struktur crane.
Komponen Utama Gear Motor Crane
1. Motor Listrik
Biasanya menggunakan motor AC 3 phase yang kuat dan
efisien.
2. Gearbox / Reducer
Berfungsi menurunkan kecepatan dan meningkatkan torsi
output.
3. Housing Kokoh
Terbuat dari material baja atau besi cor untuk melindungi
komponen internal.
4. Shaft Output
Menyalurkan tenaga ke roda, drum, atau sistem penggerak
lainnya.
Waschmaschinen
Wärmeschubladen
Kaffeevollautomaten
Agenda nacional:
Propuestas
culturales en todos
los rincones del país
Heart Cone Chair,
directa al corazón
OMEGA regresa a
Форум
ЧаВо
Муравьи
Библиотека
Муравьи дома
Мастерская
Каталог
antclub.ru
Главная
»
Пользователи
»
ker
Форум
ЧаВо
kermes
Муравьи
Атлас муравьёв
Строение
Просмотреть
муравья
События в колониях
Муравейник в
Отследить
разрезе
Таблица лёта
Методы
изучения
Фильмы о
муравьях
- - -
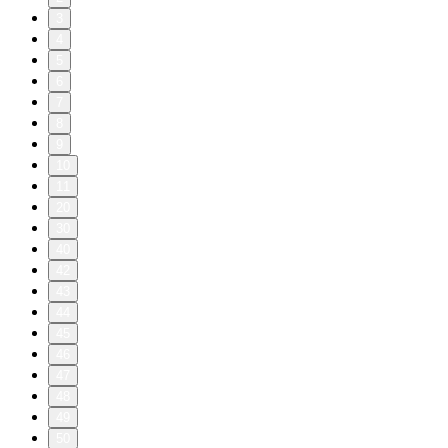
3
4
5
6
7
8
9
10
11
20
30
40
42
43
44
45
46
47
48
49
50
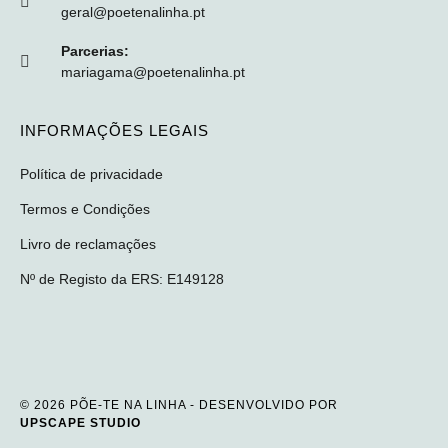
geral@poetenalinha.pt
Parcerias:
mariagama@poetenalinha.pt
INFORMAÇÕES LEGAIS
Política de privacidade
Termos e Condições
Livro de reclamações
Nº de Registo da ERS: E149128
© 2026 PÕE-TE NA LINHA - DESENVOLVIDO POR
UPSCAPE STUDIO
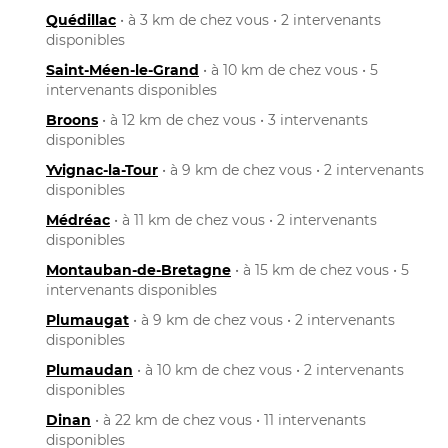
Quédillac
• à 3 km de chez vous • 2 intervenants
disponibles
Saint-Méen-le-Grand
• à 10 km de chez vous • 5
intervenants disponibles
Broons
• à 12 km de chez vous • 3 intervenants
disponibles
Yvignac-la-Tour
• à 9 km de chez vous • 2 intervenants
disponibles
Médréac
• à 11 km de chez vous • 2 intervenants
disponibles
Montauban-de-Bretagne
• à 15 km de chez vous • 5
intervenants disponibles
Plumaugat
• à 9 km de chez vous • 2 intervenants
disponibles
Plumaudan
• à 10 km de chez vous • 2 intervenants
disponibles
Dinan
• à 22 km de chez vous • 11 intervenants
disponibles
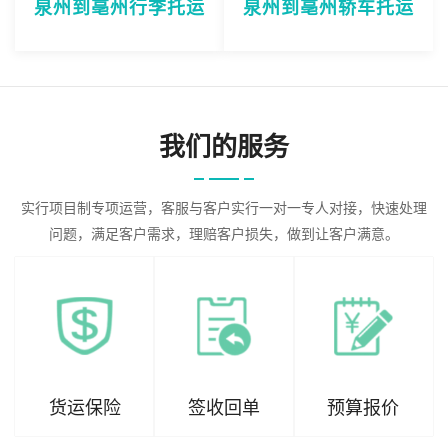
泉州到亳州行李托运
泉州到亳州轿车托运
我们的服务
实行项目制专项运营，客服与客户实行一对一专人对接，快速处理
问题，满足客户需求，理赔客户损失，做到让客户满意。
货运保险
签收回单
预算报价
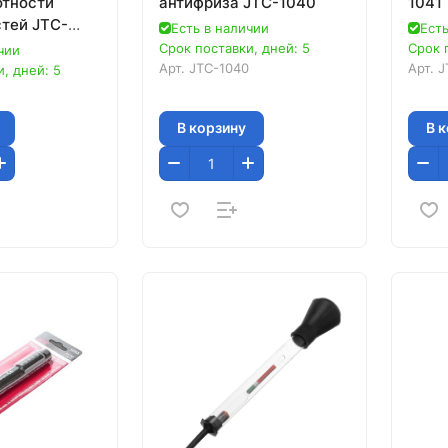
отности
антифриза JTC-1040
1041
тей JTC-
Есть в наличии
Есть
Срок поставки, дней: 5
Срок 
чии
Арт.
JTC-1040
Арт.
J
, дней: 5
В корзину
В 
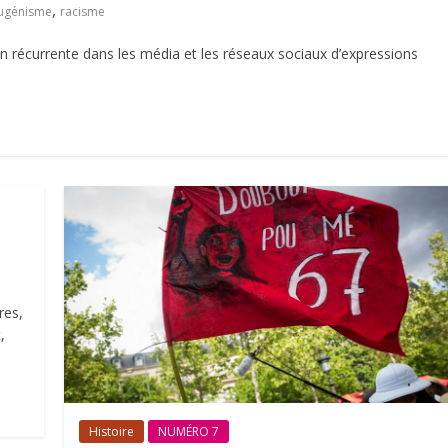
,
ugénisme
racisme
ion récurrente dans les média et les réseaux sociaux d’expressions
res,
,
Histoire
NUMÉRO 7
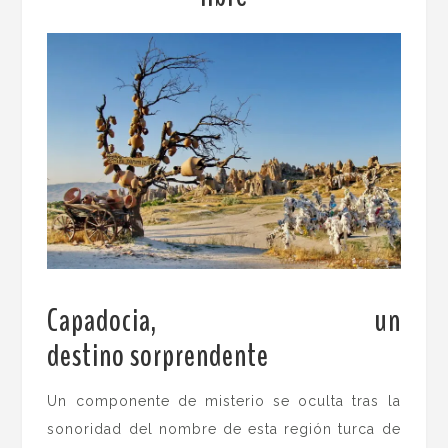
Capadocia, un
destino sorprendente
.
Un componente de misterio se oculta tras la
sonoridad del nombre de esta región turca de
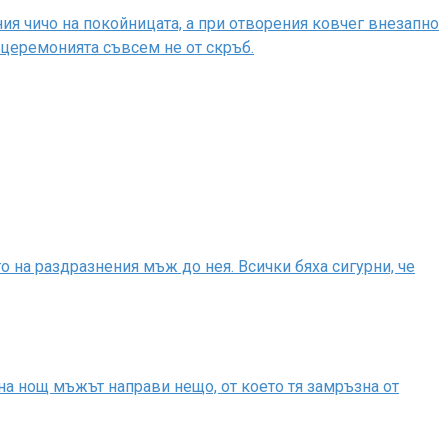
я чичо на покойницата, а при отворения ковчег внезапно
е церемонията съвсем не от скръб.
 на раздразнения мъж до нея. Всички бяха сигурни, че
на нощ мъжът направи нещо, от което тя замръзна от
- - -
DIRECTIONS:
What is wanted is an exact copy of the lines above from the one containing "- DESENVOLVIDO POR" through the one containing "на нощ мъжът", with no pictures in it.

RESPONSE:
© 2026 PÕE-TE NA LINHA - DESENVOLVIDO POR
UPSCAPE STUDIO
Quédillac
• à 3 km de chez vous • 2 intervenants
disponibles
Saint-Méen-le-Grand
• à 10 km de chez vous • 5
intervenants disponibles
Broons
• à 12 km de chez vous • 3 intervenants
disponibles
Yvignac-la-Tour
• à 9 km de chez vous • 2 intervenants
disponibles
Médréac
• à 11 km de chez vous • 2 intervenants
disponibles
Montauban-de-Bretagne
• à 15 km de chez vous • 5
intervenants disponibles
Plumaugat
• à 9 km de chez vous • 2 intervenants
disponibles
Plumaudan
• à 10 km de chez vous • 2 intervenants
disponibles
Dinan
• à 22 km de chez vous • 11 intervenants
disponibles
泉州到亳州行李托运
泉州到亳州轿车托运
我们的服务
实行项目制专项运营，客服与客户实行一对一专人对接，快速处理
问题，满足客户需求，理赔客户损失，做到让客户满意。
货运保险
签收回单
预算报价
отности
антифриза JTC-1040
1041
тей JTC-
Есть в наличии
Есть
Срок поставки, дней: 5
Срок 
чии
Арт.
JTC-1040
Арт.
J
, дней: 5
В корзину
В 
,
ugénisme
racisme
ion récurrente dans les média et les réseaux sociaux d’expressions
res,
,
Histoire
NUMÉRO 7
Capadocia, un
destino sorprendente
.
Un componente de misterio se oculta tras la
sonoridad del nombre de esta región turca de
я чичо на покойницата, а при отворения ковчег внезапно
е церемонията съвсем не от скръб.
 на раздразнения мъж до нея. Всички бяха сигурни, че
на нощ мъжът направи нещо, от което тя замръзна от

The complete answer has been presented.